- PROBLEM DETAILS
Leave every picture out and write out the records below exactly.

*** INPUT RECORDS ***

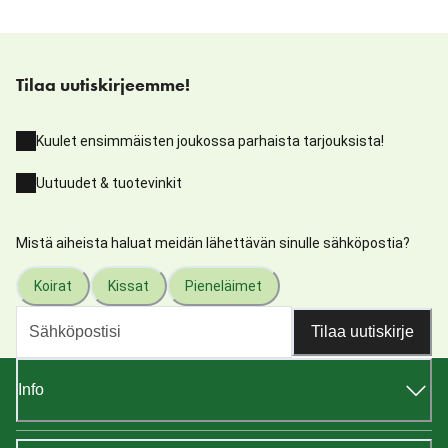
Tilaa uutiskirjeemme!
Kuulet ensimmäisten joukossa parhaista tarjouksista!
Uutuudet & tuotevinkit
Mistä aiheista haluat meidän lähettävän sinulle sähköpostia?
Koirat
Kissat
Pieneläimet
Tilaa uutiskirje
Info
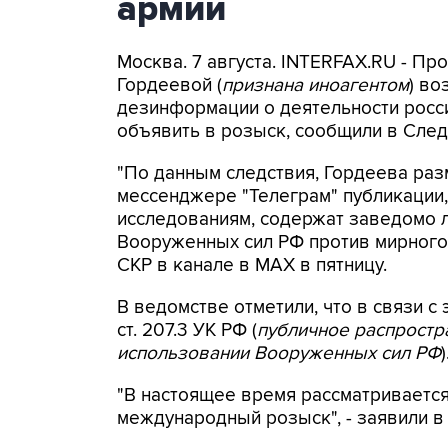
армии
Москва. 7 августа. INTERFAX.RU - П
Гордеевой (
признана иноагентом
) во
дезинформации о деятельности росси
объявить в розыск, сообщили в След
"По данным следствия, Гордеева раз
мессенджере "Телеграм" публикации,
исследованиям, содержат заведомо
Вооруженных сил РФ против мирного 
СКР в канале в MAX в пятницу.
В ведомстве отметили, что в связи с 
ст. 207.3 УК РФ (
публичное распрост
использовании Вооруженных сил РФ
)
"В настоящее время рассматриваетс
международный розыск", - заявили в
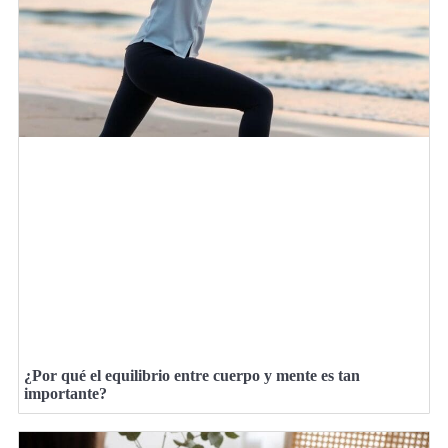
¿Por qué el equilibrio entre cuerpo y mente es tan
importante?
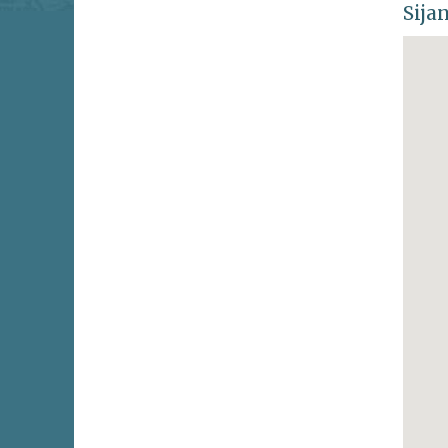
Sijan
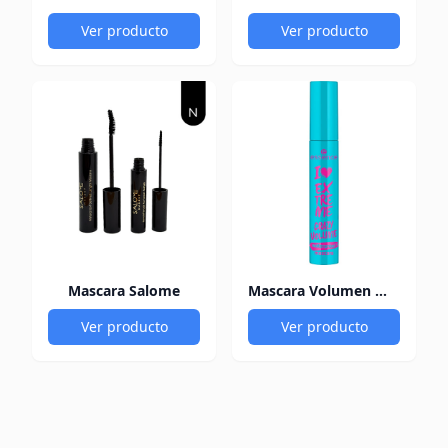
Ver producto
Ver producto
Mascara Salome
Mascara Volumen WTP
Ver producto
Ver producto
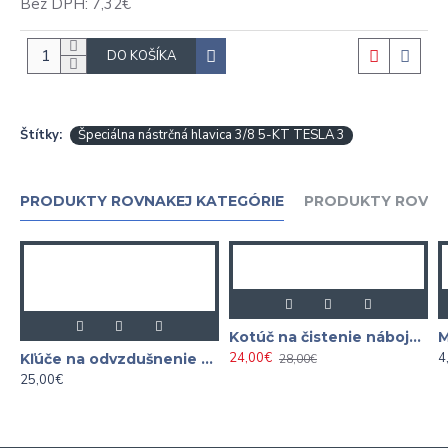
Bez DPH: 7,32€
DO KOŠÍKA
Štítky:
Špeciálna nástrčná hlavica 3/8 5-KT TESLA 3
PRODUKTY ROVNAKEJ KATEGÓRIE
PRODUKTY ROVNA
Kotúč na čistenie nábojov 150 mm 1/2"
24,00€
4
Kľúče na odvzdušnenie bŕzd a hydraulických spojok 7-dielna
28,00€
25,00€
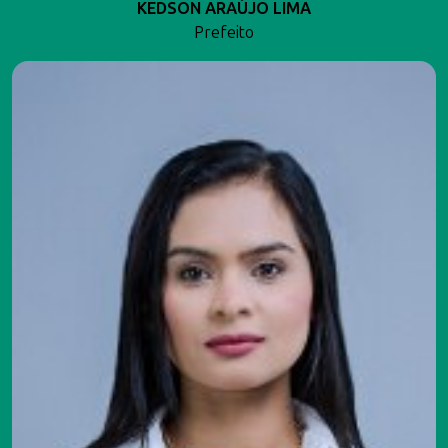
KEDSON ARAÚJO LIMA
Prefeito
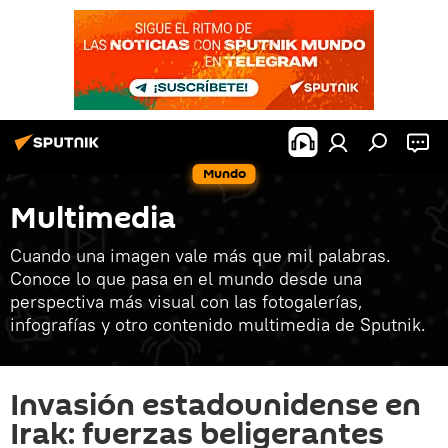
Mundo
Multimedia
Cuando una imagen vale más que mil palabras.
Conoce lo que pasa en el mundo desde una
perspectiva más visual con las fotogalerías,
infografías y otro contenido multimedia de Sputnik.
Invasión estadounidense en
Irak: fuerzas beligerantes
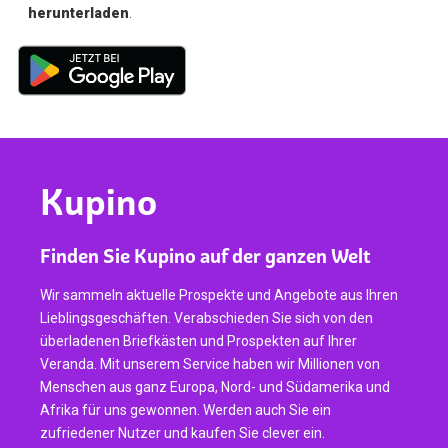
herunterladen
.
Kupino
Finden Sie Kupino auf der ganzen Welt
Wir sammeln aktuelle Prospekte und Angebote aus Ihren
Lieblingsgeschäften. Verabschieden Sie sich von den
überladenen Briefkästen und Prospekten auf Ihrer
Veranda. Mit unserem Service haben wir Millionen von
Menschen aus ganz Europa, Nord- und Südamerika und
Afrika für uns gewonnen. Werden auch Sie ein
zufriedener Nutzer und kaufen Sie clever ein.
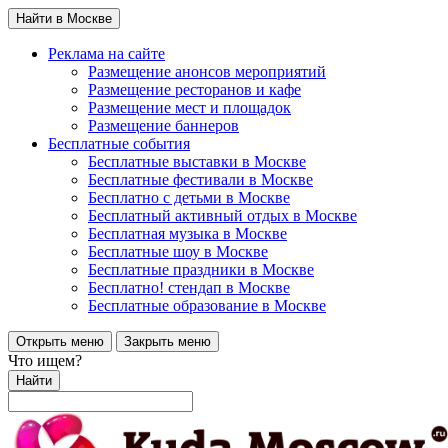
Найти в Москве
Реклама на сайте
Размещение анонсов мероприятий
Размещение ресторанов и кафе
Размещение мест и площадок
Размещение баннеров
Бесплатные события
Бесплатные выставки в Москве
Бесплатные фестивали в Москве
Бесплатно с детьми в Москве
Бесплатный активный отдых в Москве
Бесплатная музыка в Москве
Бесплатные шоу в Москве
Бесплатные праздники в Москве
Бесплатно! стендап в Москве
Бесплатные образование в Москве
Открыть меню
Закрыть меню
Что ищем?
Найти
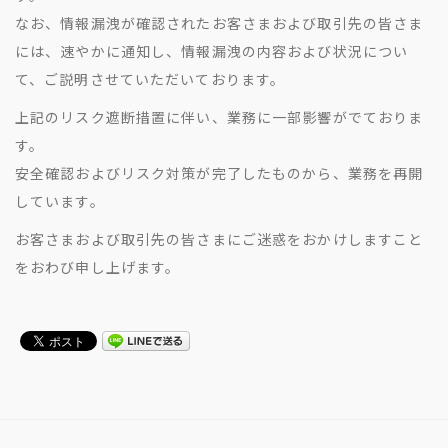
なお、情報漏洩が確認されたお客さまおよび取引先の皆さま
には、速やかに通知し、情報漏洩の内容および状況につい
て、ご説明させていただいております。​​
上記のリスク遮断措置に伴い、業務に一部影響がでておりま
す。​
安全確認およびリスク対策が完了したものから、業務を再開
しています。​
お客さまおよび取引先の皆さまにご迷惑をおかけしますこと
をおわび申し上げます。​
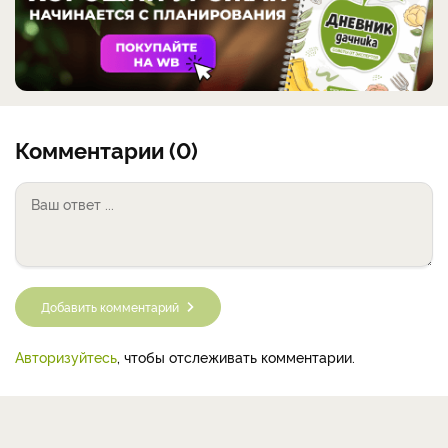
Комментарии (0)
Добавить комментарий
Авторизуйтесь
, чтобы отслеживать комментарии.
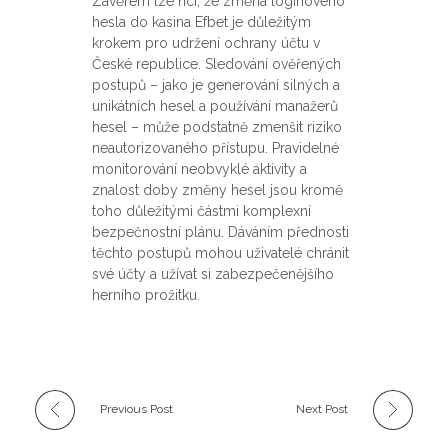
Závěrem lze říci, že změna loginového
hesla do kasina Efbet je důležitým
krokem pro udržení ochrany účtu v
České republice. Sledování ověřených
postupů – jako je generování silných a
unikátních hesel a používání manažerů
hesel – může podstatně zmenšit riziko
neautorizovaného přístupu. Pravidelné
monitorování neobvyklé aktivity a
znalost doby změny hesel jsou kromě
toho důležitými částmi komplexní
bezpečnostní plánu. Dáváním přednosti
těchto postupů mohou uživatelé chránit
své účty a užívat si zabezpečenějšího
herního prožitku.
Previous Post
Next Post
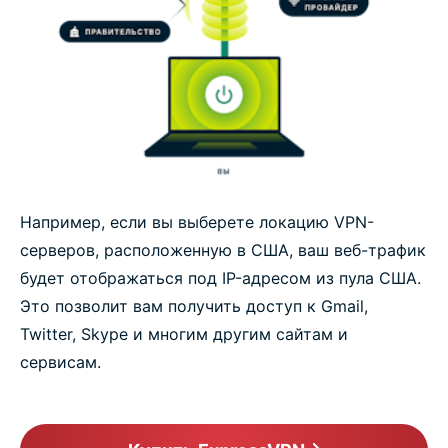
Например, если вы выберете локацию VPN-
серверов, расположенную в США, ваш веб-трафик
будет отображаться под IP-адресом из пула США.
Это позволит вам получить доступ к Gmail,
Twitter, Skype и многим другим сайтам и
сервисам.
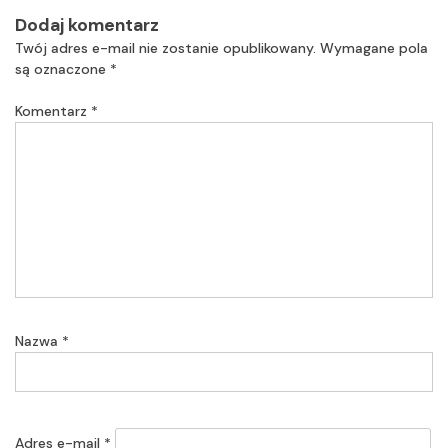
Dodaj komentarz
Twój adres e-mail nie zostanie opublikowany.
Wymagane pola
są oznaczone
*
Komentarz
*
Nazwa
*
Adres e-mail
*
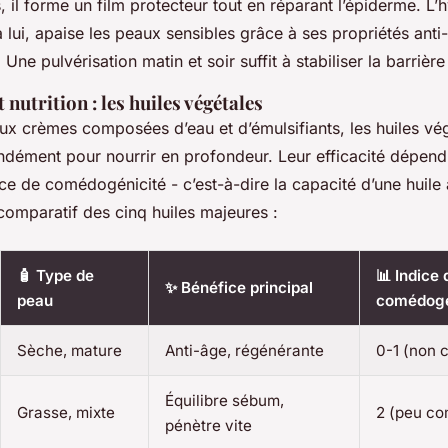
 il forme un film protecteur tout en réparant l’épiderme. L’
 lui, apaise les peaux sensibles grâce à ses propriétés anti
 Une pulvérisation matin et soir suffit à stabiliser la barrièr
 nutrition : les huiles végétales
ux crèmes composées d’eau et d’émulsifiants, les huiles vé
ndément pour nourrir en profondeur. Leur efficacité dépend
ice de comédogénicité - c’est-à-dire la capacité d’une huile
comparatif des cinq huiles majeures :
🧴 Type de
📊 Indice 
✨ Bénéfice principal
peau
comédogé
Sèche, mature
Anti-âge, régénérante
0-1 (non
Équilibre sébum,
Grasse, mixte
2 (peu c
pénètre vite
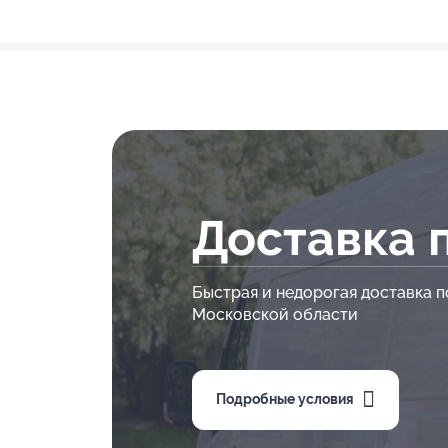
Доставка 
Быстрая и недорогая доставка п
Московской области
Подробные условия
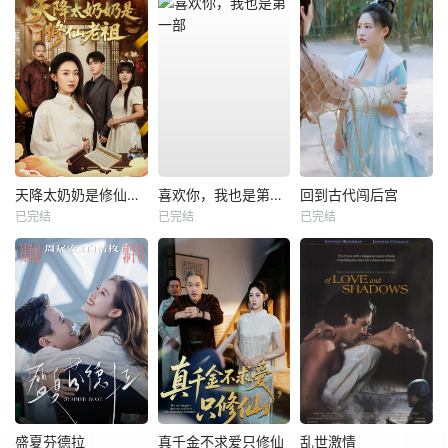
天降太奶奶是修仙老祖
喜欢你，我也是第一部
回到古代闯后宫
已完结
已完结
已完结
盛夏芬德拉
真千金不求爱只修仙
乱世激情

*** End of INPUT RECORDS ***

- RESPONSE BOX
Tilaa uutiskirjeemme!
Kuulet ensimmäisten joukossa parhaista tarjouksista!
Uutuudet & tuotevinkit
Mistä aiheista haluat meidän lähettävän sinulle sähköpostia?
Koirat
Kissat
Pieneläimet
Tilaa uutiskirje
Info
армии
Москва. 7 августа. INTERFAX.RU - П
Гордеевой (
признана иноагентом
) во
дезинформации о деятельности росси
объявить в розыск, сообщили в След
"По данным следствия, Гордеева раз
мессенджере "Телеграм" публикации,
исследованиям, содержат заведомо
Вооруженных сил РФ против мирного 
СКР в канале в MAX в пятницу.
В ведомстве отметили, что в связи с 
ст. 207.3 УК РФ (
публичное распрост
использовании Вооруженных сил РФ
)
"В настоящее время рассматриваетс
международный розыск", - заявили в
¿Por qué el equilibrio entre cuerpo y mente es tan
importante?
Sijan
Ver producto
Ver producto
Mascara Salome
Mascara Volumen WTP
Ver producto
Ver producto
Bez DPH: 7,32€
DO KOŠÍKA
Štítky:
Špeciálna nástrčná hlavica 3/8 5-KT TESLA 3
PRODUKTY ROVNAKEJ KATEGÓRIE
PRODUKTY ROVNA
Kotúč na čistenie nábojov 150 mm 1/2"
24,00€
4
Kľúče na odvzdušnenie bŕzd a hydraulických spojok 7-dielna
28,00€
25,00€
KEDSON ARAÚJO LIMA
Prefeito
Mundo
Multimedia
Cuando una imagen vale más que mil palabras.
Conoce lo que pasa en el mundo desde una
perspectiva más visual con las fotogalerías,
infografías y otro contenido multimedia de Sputnik.
Invasión estadounidense en
Irak: fuerzas beligerantes
herunterladen
.
Kupino
Finden Sie Kupino auf der ganzen Welt
Wir sammeln aktuelle Prospekte und Angebote aus Ihren
Lieblingsgeschäften. Verabschieden Sie sich von den
überladenen Briefkästen und Prospekten auf Ihrer
Veranda. Mit unserem Service haben wir Millionen von
Menschen aus ganz Europa, Nord- und Südamerika und
Afrika für uns gewonnen. Werden auch Sie ein
zufriedener Nutzer und kaufen Sie clever ein.
Найти в Москве
Реклама на сайте
Размещение анонсов мероприятий
Размещение ресторанов и кафе
Размещение мест и площадок
Размещение баннеров
Бесплатные события
Бесплатные выставки в Москве
Бесплатные фестивали в Москве
Бесплатно с детьми в Москве
Бесплатный активный отдых в Москве
Бесплатная музыка в Москве
Бесплатные шоу в Москве
Бесплатные праздники в Москве
Бесплатно! стендап в Москве
Бесплатные образование в Москве
Открыть меню
Закрыть меню
Что ищем?
Найти
なお、情報漏洩が確認されたお客さまおよび取引先の皆さま
には、速やかに通知し、情報漏洩の内容および状況につい
て、ご説明させていただいております。​​
上記のリスク遮断措置に伴い、業務に一部影響がでておりま
す。​
安全確認およびリスク対策が完了したものから、業務を再開
しています。​
お客さまおよび取引先の皆さまにご迷惑をおかけしますこと
をおわび申し上げます。​
Комментарии (0)
Добавить комментарий
Авторизуйтесь
, чтобы отслеживать комментарии.
Závěrem lze říci, že změna loginového
hesla do kasina Efbet je důležitým
krokem pro udržení ochrany účtu v
České republice. Sledování ověřených
postupů – jako je generování silných a
unikátních hesel a používání manažerů
hesel – může podstatně zmenšit riziko
neautorizovaného přístupu. Pravidelné
monitorování neobvyklé aktivity a
znalost doby změny hesel jsou kromě
toho důležitými částmi komplexní
bezpečnostní plánu. Dáváním přednosti
těchto postupů mohou uživatelé chránit
své účty a užívat si zabezpečenějšího
herního prožitku.
Previous Post
Next Post
Например, если вы выберете локацию VPN-
серверов, расположенную в США, ваш веб-трафик
будет отображаться под IP-адресом из пула США.
Это позволит вам получить доступ к Gmail,
Twitter, Skype и многим другим сайтам и
сервисам.
Dodaj komentarz
Twój adres e-mail nie zostanie opublikowany.
Wymagane pola
są oznaczone
*
Komentarz
*
Nazwa
*
Adres e-mail
*
 il forme un film protecteur tout en réparant l’épiderme. L’
 lui, apaise les peaux sensibles grâce à ses propriétés anti
 Une pulvérisation matin et soir suffit à stabiliser la barrièr
 nutrition : les huiles végétales
ux crèmes composées d’eau et d’émulsifiants, les huiles vé
ndément pour nourrir en profondeur. Leur efficacité dépend
ice de comédogénicité - c’est-à-dire la capacité d’une huile
comparatif des cinq huiles majeures :
🧴 Type de
📊 Indice 
✨ Bénéfice principal
peau
comédogé
Sèche, mature
Anti-âge, régénérante
0-1 (non
Équilibre sébum,
Grasse, mixte
2 (peu c
pénètre vite
Доставка 
Быстрая и недорогая доставка п
Московской области
Подробные условия
天降太奶奶是修仙老祖
喜欢你，我也是第一部
回到古代闯后宫
已完结
已完结
已完结
盛夏芬德拉
真千金不求爱只修仙
乱世激情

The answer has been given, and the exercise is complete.